Genetics make a large contribution to cardiovascular risk for people with HIV

Michael Carter
Published: 24 April 2013

Genetic background has a major impact on the risk of coronary artery disease for people with HIV, results of a large study published in the online edition of Clinical Infectious Diseases show. An unfavourable genetic background increased the risk of coronary artery disease more than some traditional risk factors such as high cholesterol. Treatment with certain antiretroviral drugs including abacavir (Ziagen, also in Kivexa) and lopinavir/ritonavir (Kaletra) also increased the risk.

“Genetic background explained a larger proportion of CAD [coronary artery disease] variability than did diabetes, hypertension or dyslipidemia,” comment the authors. “An unfavorable genetic background had an effect on CAD comparable to certain antiretroviral agents known to increase cardiovascular risk.”

The investigators believe their findings are of clinical significance, and that genetic screening could help identify HIV-positive people with an especially high risk of heart disease.

There is now convincing evidence that HIV infection is associated with an increased risk of coronary artery disease.

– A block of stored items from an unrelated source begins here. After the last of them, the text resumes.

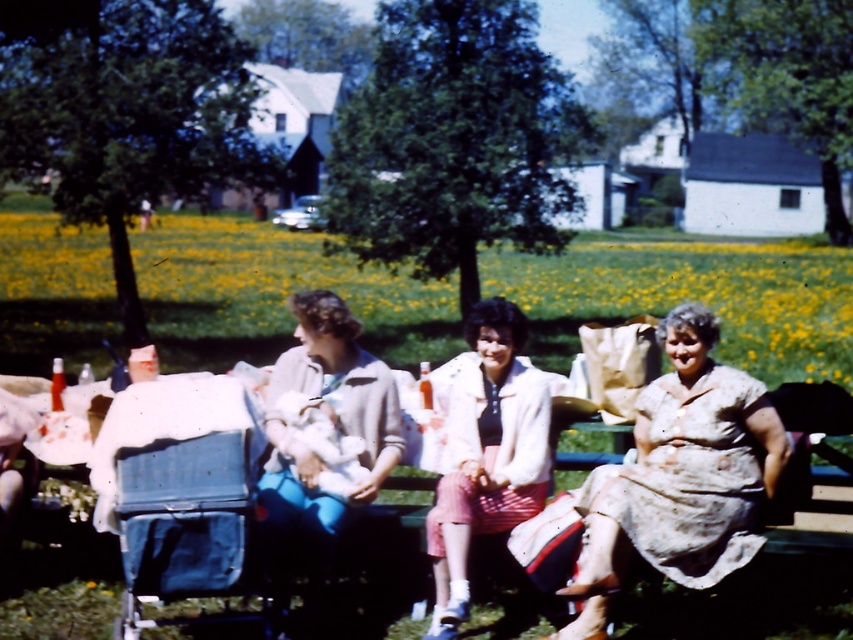 Question: Which point is closer to the camera taking this photo?

Choices:
 (A) (462, 545)
 (B) (709, 419)
 (C) (235, 390)

Answer: (C)

Question: Which point is farther to the camera?

Choices:
 (A) floral-patterned dress at center
 (B) white textured jacket at center
 (C) blue fabric baby carriage at left

Answer: (B)

Question: Estimate the real-world distances between objects in this image. Which object is farther from the blue fabric baby carriage at left?

Choices:
 (A) floral-patterned dress at center
 (B) white textured jacket at center

Answer: (A)

Question: From the image, what is the correct spatial relationship of blue fabric baby carriage at left in relation to white textured jacket at center?

Choices:
 (A) below
 (B) above

Answer: (A)

Question: In this image, where is blue fabric baby carriage at left located relative to white textured jacket at center?

Choices:
 (A) below
 (B) above

Answer: (A)

Question: Where is floral-patterned dress at center located in relation to white textured jacket at center in the image?

Choices:
 (A) right
 (B) left

Answer: (A) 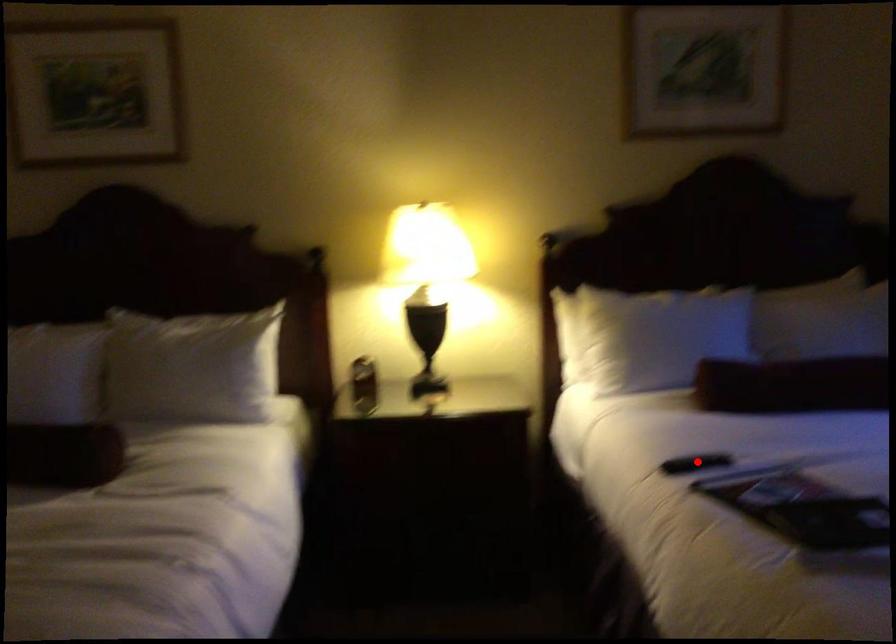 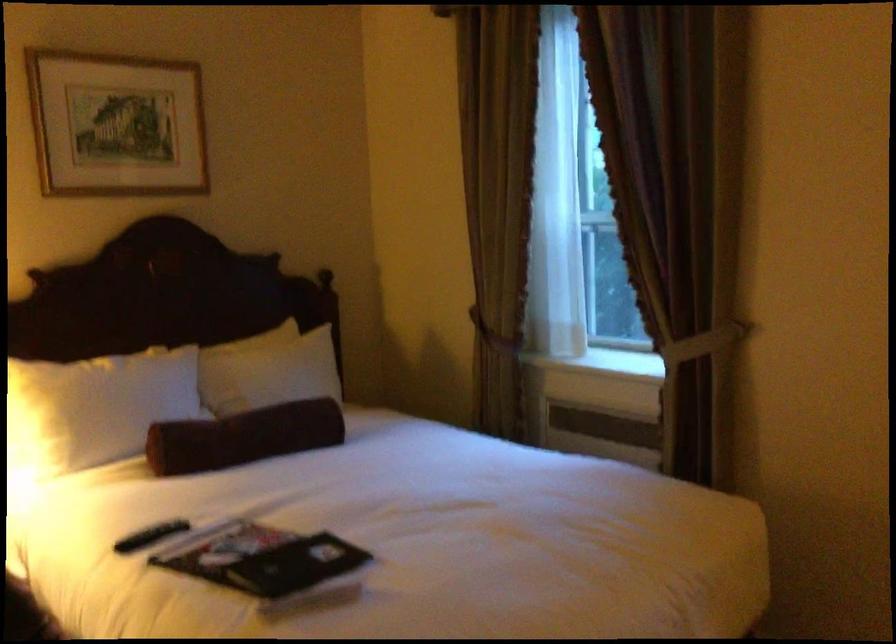 The point at the highlighted location is marked in the first image. Where is the corresponding point in the second image?

(151, 536) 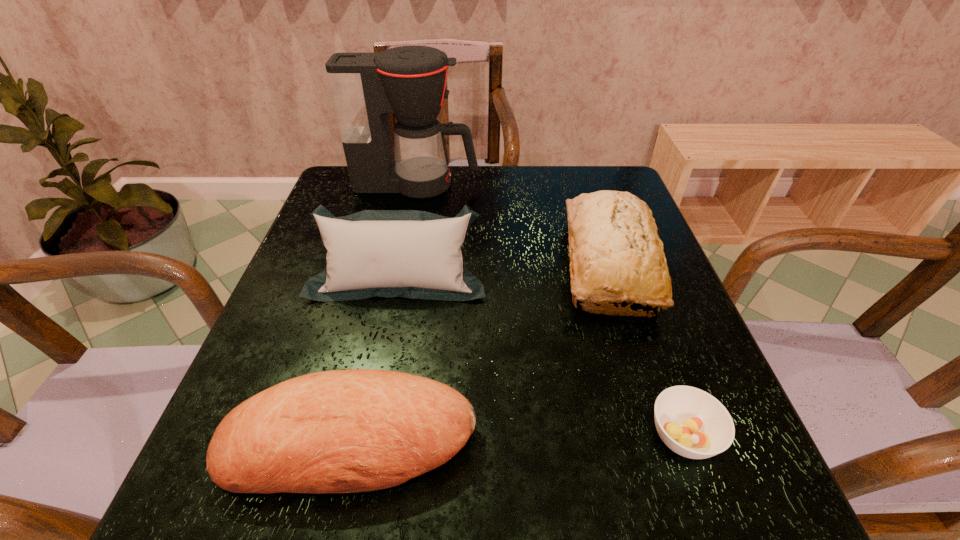 In order to click on the farthest object in this screenshot , I will do `click(409, 82)`.

Locate an element on the screen. Image resolution: width=960 pixels, height=540 pixels. coffee maker is located at coordinates (409, 82).

Identify the location of cushion. The width and height of the screenshot is (960, 540). (414, 254).

The height and width of the screenshot is (540, 960). Identify the location of the right bread. (613, 242).

Locate an element on the screen. This screenshot has width=960, height=540. the taller bread is located at coordinates (613, 242).

Where is `the shorter bread`? Image resolution: width=960 pixels, height=540 pixels. the shorter bread is located at coordinates (343, 431).

You are a GUI agent. You are given a task and a screenshot of the screen. Output one action in this format:
    pyautogui.click(x=<x>, y=<y>)
    Task: Click on the nearer bread
    The width and height of the screenshot is (960, 540).
    Given the screenshot: What is the action you would take?
    pyautogui.click(x=343, y=431)

At what (x,y) coordinates should I click in order to perform the action: click on the shortest object. Please return your answer as a coordinate pair (x, y). The width and height of the screenshot is (960, 540). Looking at the image, I should click on (691, 422).

Find the location of a particular element. Image resolution: width=960 pixels, height=540 pixels. vacant space located pour from the carafe of the farthest object is located at coordinates (503, 185).

This screenshot has width=960, height=540. In order to click on vacant space located 0.400m on the surface of the cushion in this screenshot , I will do `click(351, 513)`.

The precise reasons for this are uncertain. However, traditional risk factors, the inflammatory effects of untreated HIV, immune suppression and the side-effects of some antiretroviral drugs all seem to be significant.

The importance of genetic background to the risk of coronary artery disease in the context of HIV infection is, however, unknown.

An international team of investigators therefore designed a study involving 1875 HIV-positive people enrolled in 24 separate observational studies in Europe, the US, Australia and Argentina. Participants were screened for 23 common single nucleotide polymorphisms (SNPs) known to be associated with an increased risk of coronary artery disease in the general population. The impact of genetic factors on the risk of coronary heart disease was assessed and compared to the contribution of other known risk factors.

The investigators believe their study “represents the most comprehensive genetics-CAD study undertaken in HIV-positive persons”.

The participants received care between 2000 and 2009 and a total of 571 individuals experienced a coronary artery disease event. These people provided cases and the remaining participants were classified as controls.

The patients experiencing cardiovascular events were older than the controls (50 vs 45), and more likely to be current or past smokers (77 vs 69%), to have elevated cholesterol (46 vs 32%), to have diabetes (19 vs 14%), to have a family history of coronary artery disease (28 vs 15%) and to be taking antiretroviral therapy that included abacavir (26 vs 18%).

The investigators divided the participants into four groups (quartiles) according to their number of SNPs associated with coronary artery disease risk. Individuals experiencing a cardiovascular event were significantly more likely to be in the third and fourth quartiles (i.e., greater number of SNPs) than the controls (p = 0.01).

Individuals with the highest number of high-risk SNPs (quartile four) were approximately 50% more likely (p = 0.02) to have experienced a coronary artery event than participants with the fewest high-risk SNPs (quartile one).

The risk of coronary artery disease associated with genetic factors exceeded that associated with hypertension and therapy with abacavir or lopinavir.

The investigators then conducted an analysis to determine the precise contribution of specific factors to the risk of coronary artery disease among their patients.

Age made the single biggest contribution, accounting for 7.5% of risk, followed by current smoking (3.1%), family history (1.9%) and genetic score (0.9%).

However, genetic score made a larger contribution to overall risk of coronary disease than some traditional and HIV-related risk factors, including elevated cholesterol (0.7%), diabetes (0.5%), hypertension (0.5%), current therapy with abacavir (0.5%) and long-term treatment with lopinavir (0.5%).

Adjustment for family history did not affect the association between genetic profile and risk of coronary artery disease.

“Our findings suggest that genetic testing may provide prognostic information complementary to that afforded by family history, traditional risk factors, and antiretroviral regimen,” comment the investigators. “Particularly in high risk patients, knowledge of a deleterious genetic CAD predisposition might further emphasize the rationale for aggressive risk factor modulation and selection of a CAD-neutral antiretroviral regimen to achieve HIV control.”

Reference

Rotger M et al. Contribution of genetic background, traditional risk factors and HIV-related factors to coronary artery events in HIV-positive persons. Clin Infect Dis, online edition, March 2013.